Il y a trois sortes d'ambulances :
- Ambulances légères destinées au transport de malades ou de blessés légers ne nécessitant aucun soin pendant le trajet (de simples voitures utilitaires légères aménagées pour recevoir une couchette brancard), ces ambulances sont en général confortables et rapides.
- Ambulances de premiers secours (VSAB, véhicules de secours aux asphyxiés et blessés) peuvent recevoir deux, voire quatre brancards. Elles sont, en principe, en liaison radiotéléphonique avec leur service de rattachement et doivent posséder un équipement minimum pour des soins simples et pour la contention des patients. Ce sont en général des camionnettes utilitaires spécialement aménagées pour les services de secours (pompiers, militaires, etc.). Elles sont plus robustes, mieux équipées et mieux adaptées aux services assurant les premiers secours aux blessés mais elles sont moins confortables et moins rapides que les ambulances légères ; une norme définit les dimensions de la cabine, son équipement et les performances du véhicule.
- Ambulances médicalisées des SMUR. Elles amènent le médecin sur place : leur équipement permet des soins de réanimation déjà très évolués et même de donner l'anesthésie pendant le trajet. Elles doivent avoir une liaison radiotéléphonique avec leur hôpital de rattachement et, si possible, avec leur SAMU. Elles ont à peu près les même dimensions et les mêmes performances mécaniques que les VSAB mais ne comportent en général qu'un seul brancard pour laisser de la place au personnel qui donne les soins.
→ accélérations, transport des patients, vibrations, VSAB, transport des patients en hélicoptère, transport des patients en avion, évacuation sanitaire, SMUR
utricule n.m.
utriculus labyrinthi vestibularis (TA)
utricle of vestibular labyrinth
Partie de l'appareil récepteur périphérique des informations vestibulaires.

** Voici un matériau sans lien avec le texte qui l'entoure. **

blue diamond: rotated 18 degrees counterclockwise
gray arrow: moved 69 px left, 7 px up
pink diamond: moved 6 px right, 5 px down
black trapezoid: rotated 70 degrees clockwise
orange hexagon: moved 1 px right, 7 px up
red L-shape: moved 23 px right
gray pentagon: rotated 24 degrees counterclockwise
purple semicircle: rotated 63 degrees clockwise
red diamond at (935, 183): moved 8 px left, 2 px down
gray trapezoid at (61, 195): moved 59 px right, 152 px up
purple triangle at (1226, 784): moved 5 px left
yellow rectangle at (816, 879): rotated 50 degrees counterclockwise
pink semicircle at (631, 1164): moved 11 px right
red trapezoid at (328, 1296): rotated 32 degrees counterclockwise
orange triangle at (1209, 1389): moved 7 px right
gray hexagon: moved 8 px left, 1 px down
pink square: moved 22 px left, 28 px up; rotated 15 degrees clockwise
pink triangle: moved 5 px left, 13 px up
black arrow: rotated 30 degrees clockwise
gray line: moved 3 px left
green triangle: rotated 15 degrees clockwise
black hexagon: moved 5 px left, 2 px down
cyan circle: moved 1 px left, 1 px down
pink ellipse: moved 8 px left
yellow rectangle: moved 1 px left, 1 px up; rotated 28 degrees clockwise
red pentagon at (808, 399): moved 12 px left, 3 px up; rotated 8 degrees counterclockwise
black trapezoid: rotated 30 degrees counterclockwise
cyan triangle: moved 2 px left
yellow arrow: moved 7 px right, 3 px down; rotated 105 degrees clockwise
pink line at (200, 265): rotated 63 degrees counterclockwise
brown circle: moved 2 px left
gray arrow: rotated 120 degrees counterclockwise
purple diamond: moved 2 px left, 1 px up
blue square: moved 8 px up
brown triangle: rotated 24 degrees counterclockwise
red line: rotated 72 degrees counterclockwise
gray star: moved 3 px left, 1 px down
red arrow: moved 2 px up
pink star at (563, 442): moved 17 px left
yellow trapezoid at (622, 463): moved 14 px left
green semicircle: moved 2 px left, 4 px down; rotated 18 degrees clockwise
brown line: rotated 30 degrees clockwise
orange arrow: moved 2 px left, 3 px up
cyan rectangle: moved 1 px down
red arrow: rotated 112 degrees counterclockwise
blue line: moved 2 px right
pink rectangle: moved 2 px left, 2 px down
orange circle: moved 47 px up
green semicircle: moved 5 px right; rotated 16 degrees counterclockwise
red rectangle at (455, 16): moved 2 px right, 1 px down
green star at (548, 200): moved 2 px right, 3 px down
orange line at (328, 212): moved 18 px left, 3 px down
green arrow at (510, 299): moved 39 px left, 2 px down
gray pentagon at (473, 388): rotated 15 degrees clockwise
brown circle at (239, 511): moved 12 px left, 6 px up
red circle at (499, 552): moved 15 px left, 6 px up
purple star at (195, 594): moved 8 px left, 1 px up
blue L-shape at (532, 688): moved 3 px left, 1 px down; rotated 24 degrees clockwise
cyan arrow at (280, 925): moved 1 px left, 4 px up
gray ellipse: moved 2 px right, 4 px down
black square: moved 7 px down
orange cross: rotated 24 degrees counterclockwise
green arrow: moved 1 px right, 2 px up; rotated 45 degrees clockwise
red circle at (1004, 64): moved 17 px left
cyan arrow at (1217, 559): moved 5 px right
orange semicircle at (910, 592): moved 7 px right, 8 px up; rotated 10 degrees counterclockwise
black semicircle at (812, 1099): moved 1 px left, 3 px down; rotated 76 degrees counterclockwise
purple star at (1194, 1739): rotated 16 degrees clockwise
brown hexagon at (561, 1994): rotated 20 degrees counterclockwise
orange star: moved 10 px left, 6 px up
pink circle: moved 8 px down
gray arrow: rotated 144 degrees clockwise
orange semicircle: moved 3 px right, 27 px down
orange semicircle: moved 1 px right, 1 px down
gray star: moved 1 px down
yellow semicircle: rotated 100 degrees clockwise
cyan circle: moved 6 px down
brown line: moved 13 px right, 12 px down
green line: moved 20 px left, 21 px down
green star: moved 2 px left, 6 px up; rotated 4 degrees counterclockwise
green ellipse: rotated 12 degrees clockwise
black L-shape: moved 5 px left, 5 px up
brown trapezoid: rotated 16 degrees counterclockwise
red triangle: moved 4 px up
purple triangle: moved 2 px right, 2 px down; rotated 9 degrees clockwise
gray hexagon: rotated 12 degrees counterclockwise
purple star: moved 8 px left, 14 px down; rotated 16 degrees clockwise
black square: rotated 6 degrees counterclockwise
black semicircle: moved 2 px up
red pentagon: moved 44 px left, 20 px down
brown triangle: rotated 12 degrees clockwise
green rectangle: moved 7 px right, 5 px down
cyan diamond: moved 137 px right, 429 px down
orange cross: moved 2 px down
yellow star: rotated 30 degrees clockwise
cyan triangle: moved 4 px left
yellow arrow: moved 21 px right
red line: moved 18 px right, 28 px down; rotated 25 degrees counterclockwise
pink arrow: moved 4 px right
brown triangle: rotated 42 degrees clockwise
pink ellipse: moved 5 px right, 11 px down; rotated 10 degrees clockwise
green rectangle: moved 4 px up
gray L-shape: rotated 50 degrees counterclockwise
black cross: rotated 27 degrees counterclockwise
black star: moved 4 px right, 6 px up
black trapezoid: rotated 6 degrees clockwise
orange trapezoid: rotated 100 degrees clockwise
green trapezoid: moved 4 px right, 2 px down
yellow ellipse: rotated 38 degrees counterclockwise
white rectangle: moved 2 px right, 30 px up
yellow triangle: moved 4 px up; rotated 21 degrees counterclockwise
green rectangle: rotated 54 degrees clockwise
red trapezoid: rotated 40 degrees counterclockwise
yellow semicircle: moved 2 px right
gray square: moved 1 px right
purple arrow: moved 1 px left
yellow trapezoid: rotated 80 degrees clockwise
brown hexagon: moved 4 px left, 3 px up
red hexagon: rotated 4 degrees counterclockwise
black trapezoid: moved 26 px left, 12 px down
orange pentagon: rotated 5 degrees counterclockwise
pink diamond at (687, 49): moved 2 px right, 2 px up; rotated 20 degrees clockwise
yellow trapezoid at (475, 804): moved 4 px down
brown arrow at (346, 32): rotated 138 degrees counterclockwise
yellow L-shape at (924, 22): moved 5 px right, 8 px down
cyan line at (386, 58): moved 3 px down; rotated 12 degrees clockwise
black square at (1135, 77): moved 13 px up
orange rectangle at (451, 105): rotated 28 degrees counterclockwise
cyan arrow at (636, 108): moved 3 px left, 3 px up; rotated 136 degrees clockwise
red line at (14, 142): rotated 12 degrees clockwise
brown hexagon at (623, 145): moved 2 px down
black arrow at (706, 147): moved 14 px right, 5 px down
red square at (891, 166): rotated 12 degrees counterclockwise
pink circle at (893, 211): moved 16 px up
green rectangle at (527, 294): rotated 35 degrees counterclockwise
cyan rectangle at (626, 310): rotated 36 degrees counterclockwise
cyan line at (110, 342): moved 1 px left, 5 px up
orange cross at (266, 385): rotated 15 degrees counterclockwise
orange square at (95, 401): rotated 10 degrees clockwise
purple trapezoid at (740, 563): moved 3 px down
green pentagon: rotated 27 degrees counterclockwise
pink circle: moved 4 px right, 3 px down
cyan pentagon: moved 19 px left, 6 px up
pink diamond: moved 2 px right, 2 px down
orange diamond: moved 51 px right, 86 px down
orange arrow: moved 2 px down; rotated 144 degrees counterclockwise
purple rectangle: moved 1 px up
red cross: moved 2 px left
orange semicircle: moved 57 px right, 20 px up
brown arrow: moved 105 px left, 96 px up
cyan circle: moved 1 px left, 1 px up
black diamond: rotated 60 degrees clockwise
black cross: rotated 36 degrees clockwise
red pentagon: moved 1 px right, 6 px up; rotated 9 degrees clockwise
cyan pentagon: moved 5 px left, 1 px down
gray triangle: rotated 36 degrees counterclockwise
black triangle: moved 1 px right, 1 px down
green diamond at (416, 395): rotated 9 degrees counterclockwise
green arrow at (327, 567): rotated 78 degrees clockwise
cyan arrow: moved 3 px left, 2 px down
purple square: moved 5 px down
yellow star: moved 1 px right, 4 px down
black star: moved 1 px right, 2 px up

L'utricule constitue le labyrinthe membraneux postérieur avec les canaux semi-circulaires et le saccule, tous trois situés dans la partie pétreuse de l’os temporal.
Les macules otolithiques qui en font partie sont mises en jeu par les accélérations linéaires et par la gravité.
Étym. lat. utriculus : petite outre
variabilité du rythme cardiaque fœtal l.f.
fetal heart rate variability
Diversité de la durée du cycle cardiaque fœtal de battement à battement (variabilité à court terme) ou sur l'ensemble d'un enregistrement (variabilité à long terme).
Une bonne variabilité à court terme témoigne du bien-être fœtal. La perte de variabilité à court terme définit un tracé plat. Pendant la grossesse, le tracé plat indique une souffrance fœtale et une probabilité de détresse néonatale, modulée par la présence ou non d'accélérations et de ralentissements, proportionnelle à la longueur du tracé plat.